(Collected data)
● ● ● ● ●
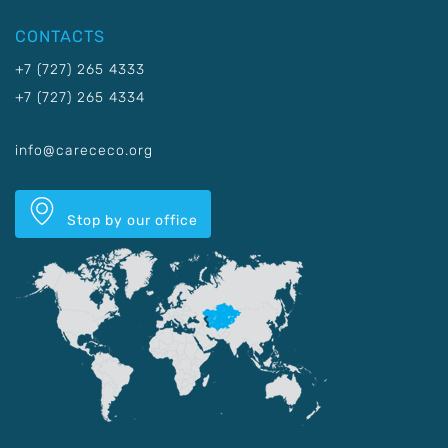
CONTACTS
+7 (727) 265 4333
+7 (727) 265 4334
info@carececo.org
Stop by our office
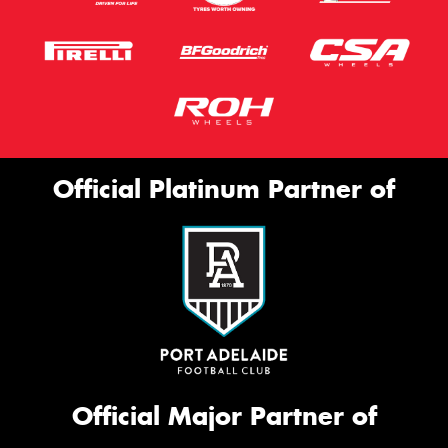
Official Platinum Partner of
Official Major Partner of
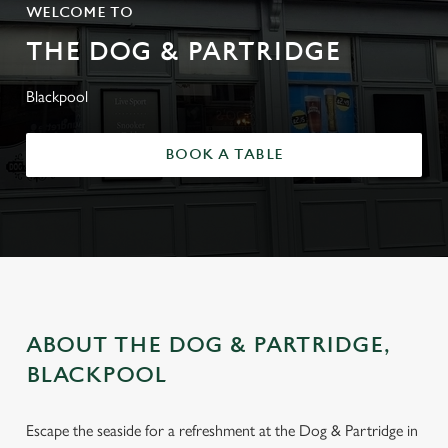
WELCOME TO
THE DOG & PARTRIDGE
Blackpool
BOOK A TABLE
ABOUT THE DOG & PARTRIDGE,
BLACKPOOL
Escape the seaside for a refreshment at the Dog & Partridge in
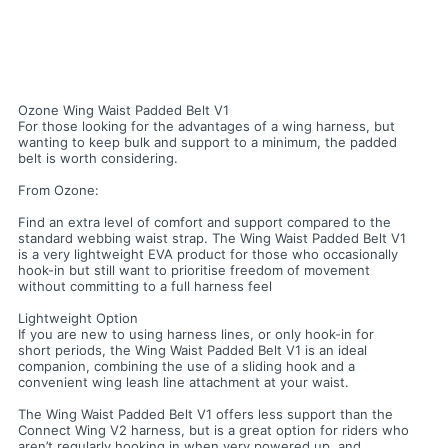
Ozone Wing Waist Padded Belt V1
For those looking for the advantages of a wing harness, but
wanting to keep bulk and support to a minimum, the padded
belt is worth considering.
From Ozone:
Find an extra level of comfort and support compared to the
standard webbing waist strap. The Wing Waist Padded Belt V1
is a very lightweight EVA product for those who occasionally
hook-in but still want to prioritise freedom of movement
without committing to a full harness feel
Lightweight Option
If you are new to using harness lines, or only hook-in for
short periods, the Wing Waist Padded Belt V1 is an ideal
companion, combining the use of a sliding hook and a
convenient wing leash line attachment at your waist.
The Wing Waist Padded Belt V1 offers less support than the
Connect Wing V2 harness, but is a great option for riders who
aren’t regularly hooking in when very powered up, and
● ● ● ● ●
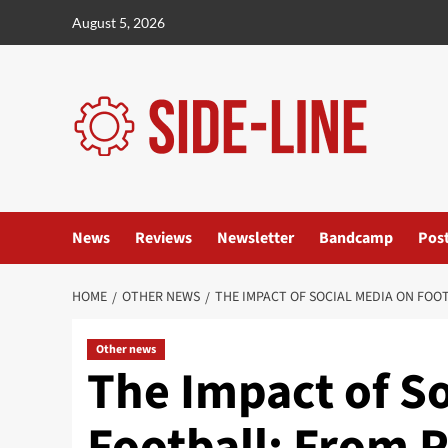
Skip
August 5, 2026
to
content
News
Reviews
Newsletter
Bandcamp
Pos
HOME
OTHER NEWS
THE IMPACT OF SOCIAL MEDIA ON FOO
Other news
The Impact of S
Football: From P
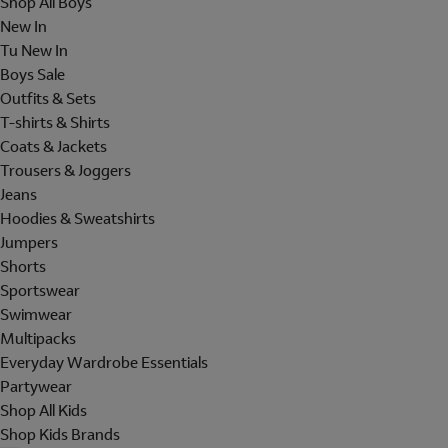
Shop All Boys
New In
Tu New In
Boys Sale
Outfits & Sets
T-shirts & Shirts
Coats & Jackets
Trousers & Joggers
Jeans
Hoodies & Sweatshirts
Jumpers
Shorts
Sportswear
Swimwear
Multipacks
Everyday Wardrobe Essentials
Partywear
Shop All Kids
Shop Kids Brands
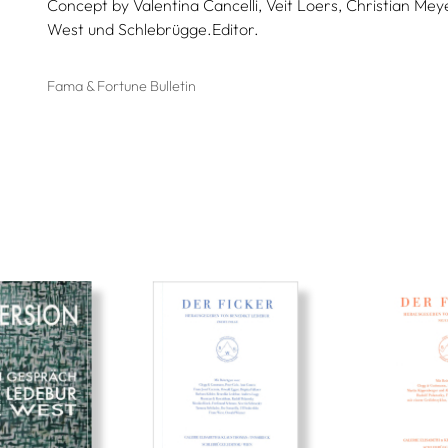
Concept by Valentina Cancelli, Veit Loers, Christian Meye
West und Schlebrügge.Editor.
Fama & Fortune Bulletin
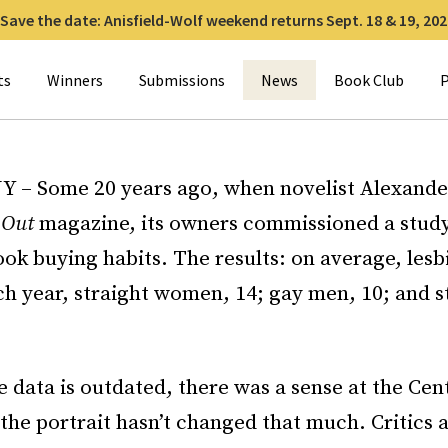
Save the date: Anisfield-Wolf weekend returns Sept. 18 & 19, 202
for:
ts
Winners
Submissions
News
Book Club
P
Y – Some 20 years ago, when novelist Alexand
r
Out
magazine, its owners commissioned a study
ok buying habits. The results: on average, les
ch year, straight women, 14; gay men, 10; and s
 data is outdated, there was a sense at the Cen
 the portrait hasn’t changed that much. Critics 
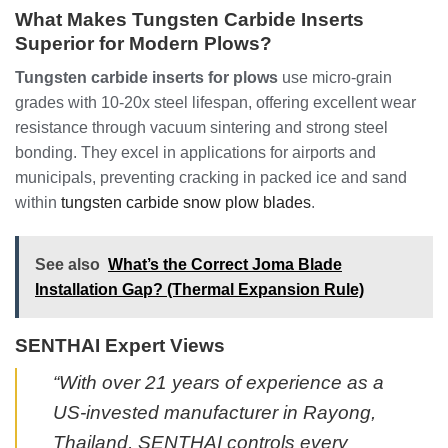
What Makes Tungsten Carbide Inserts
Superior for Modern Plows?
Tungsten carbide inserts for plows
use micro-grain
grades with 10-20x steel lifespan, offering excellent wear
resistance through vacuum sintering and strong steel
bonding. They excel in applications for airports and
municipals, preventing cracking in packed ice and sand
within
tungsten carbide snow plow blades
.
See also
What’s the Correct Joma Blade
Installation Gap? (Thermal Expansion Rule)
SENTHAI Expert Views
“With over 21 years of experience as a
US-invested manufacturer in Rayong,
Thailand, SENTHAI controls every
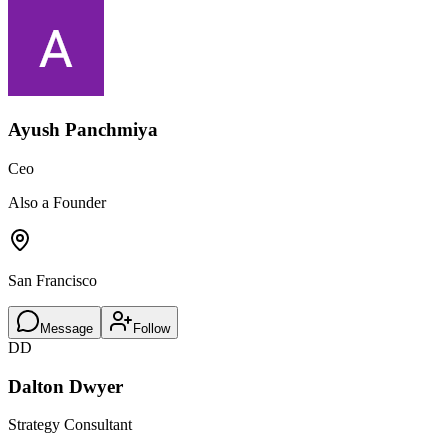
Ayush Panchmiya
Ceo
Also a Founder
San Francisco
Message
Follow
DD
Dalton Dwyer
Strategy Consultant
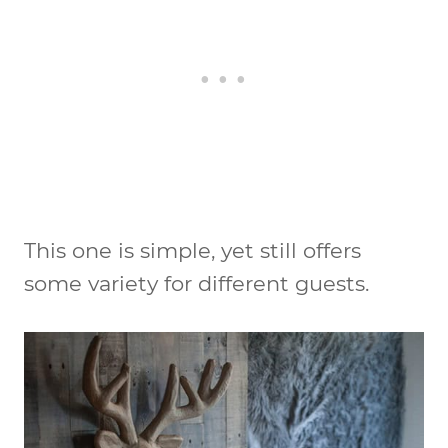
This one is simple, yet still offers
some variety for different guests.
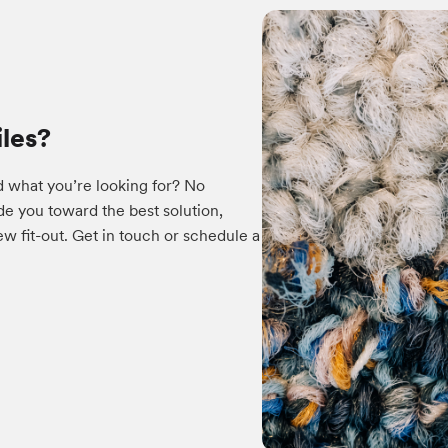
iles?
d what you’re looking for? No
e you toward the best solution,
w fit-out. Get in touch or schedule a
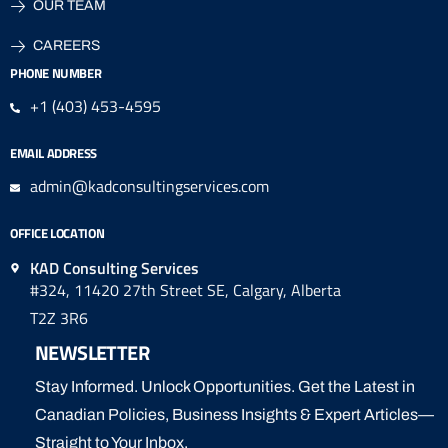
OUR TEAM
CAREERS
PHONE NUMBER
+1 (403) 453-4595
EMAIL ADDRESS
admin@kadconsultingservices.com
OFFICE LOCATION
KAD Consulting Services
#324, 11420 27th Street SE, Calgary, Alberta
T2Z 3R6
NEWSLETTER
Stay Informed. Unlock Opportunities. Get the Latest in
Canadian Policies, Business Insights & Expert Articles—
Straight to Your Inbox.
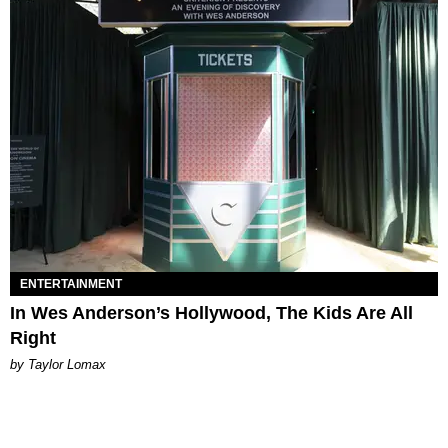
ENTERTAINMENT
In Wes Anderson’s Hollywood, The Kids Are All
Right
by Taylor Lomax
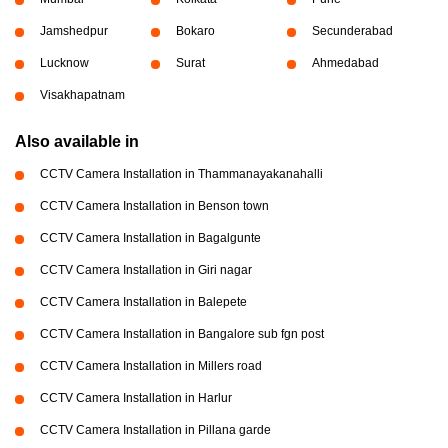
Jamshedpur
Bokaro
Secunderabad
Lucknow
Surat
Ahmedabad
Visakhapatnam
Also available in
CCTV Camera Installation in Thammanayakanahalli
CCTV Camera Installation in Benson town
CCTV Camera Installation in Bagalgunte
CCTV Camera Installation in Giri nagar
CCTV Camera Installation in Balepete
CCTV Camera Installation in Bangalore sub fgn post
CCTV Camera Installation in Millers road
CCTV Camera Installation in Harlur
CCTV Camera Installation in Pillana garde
● ● ● ● ●
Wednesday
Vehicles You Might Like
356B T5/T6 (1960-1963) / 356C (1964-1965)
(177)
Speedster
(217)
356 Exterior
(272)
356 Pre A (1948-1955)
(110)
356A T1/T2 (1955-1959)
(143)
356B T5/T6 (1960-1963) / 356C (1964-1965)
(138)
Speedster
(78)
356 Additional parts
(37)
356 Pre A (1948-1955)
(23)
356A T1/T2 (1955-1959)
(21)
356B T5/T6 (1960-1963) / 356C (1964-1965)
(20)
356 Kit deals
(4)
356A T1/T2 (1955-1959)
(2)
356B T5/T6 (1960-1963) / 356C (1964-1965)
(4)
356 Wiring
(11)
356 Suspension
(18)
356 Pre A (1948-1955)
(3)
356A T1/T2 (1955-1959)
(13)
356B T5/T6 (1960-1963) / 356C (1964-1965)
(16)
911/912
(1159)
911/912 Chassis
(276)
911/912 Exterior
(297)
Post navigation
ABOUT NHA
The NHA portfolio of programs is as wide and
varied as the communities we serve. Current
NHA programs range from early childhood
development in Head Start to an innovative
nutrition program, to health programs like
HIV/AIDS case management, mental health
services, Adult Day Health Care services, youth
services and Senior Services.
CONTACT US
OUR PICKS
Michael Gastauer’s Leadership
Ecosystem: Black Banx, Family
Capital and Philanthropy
● ● ● ● ●
#### REQUIRED ACTION:
Copy the stretch of the records above that runs from the line with "CCTV Camera Installation in Millers road" through the line with "CCTV Camera Installation in Pillana garde". Both end lines belong in the copy, and nothing else does.

#### ANSWER TO THIS PROBLEM:
CCTV Camera Installation in Millers road
CCTV Camera Installation in Harlur
CCTV Camera Installation in Pillana garde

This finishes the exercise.